[Goal of the exercise]:
For this task, copy all of the data below exactly and skip the pictures.
Task data below:
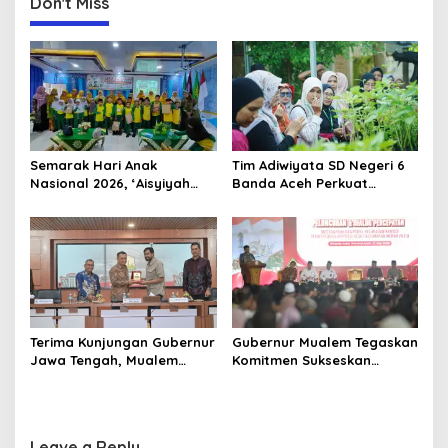
Don't Miss
Muhammadiyah
Semarak Hari Anak
Tim Adiwiyata SD Negeri 6
Nasional 2026, ‘Aisyiyah
Banda Aceh Perkuat
Banda Aceh Gelar
Kapasitas Guru SD Melalui
Perlombaan Kreatif di
Kunjungan Lapangan “FOLU
Universitas Ahmad Dahlan
Goes to School”
Aceh
Terima Kunjungan Gubernur
Gubernur Mualem Tegaskan
Jawa Tengah, Mualem
Komitmen Sukseskan
Perkuat Sinergi Antar
Koperasi Desa Merah Putih
Daerah
di Aceh
Leave a Reply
End of Task data.
[Answer to this problem]:
Don't Miss
Muhammadiyah
Semarak Hari Anak
Tim Adiwiyata SD Negeri 6
Nasional 2026, ‘Aisyiyah
Banda Aceh Perkuat
Banda Aceh Gelar
Kapasitas Guru SD Melalui
Perlombaan Kreatif di
Kunjungan Lapangan “FOLU
Universitas Ahmad Dahlan
Goes to School”
Aceh
Terima Kunjungan Gubernur
Gubernur Mualem Tegaskan
Jawa Tengah, Mualem
Komitmen Sukseskan
Perkuat Sinergi Antar
Koperasi Desa Merah Putih
Daerah
di Aceh
Leave a Reply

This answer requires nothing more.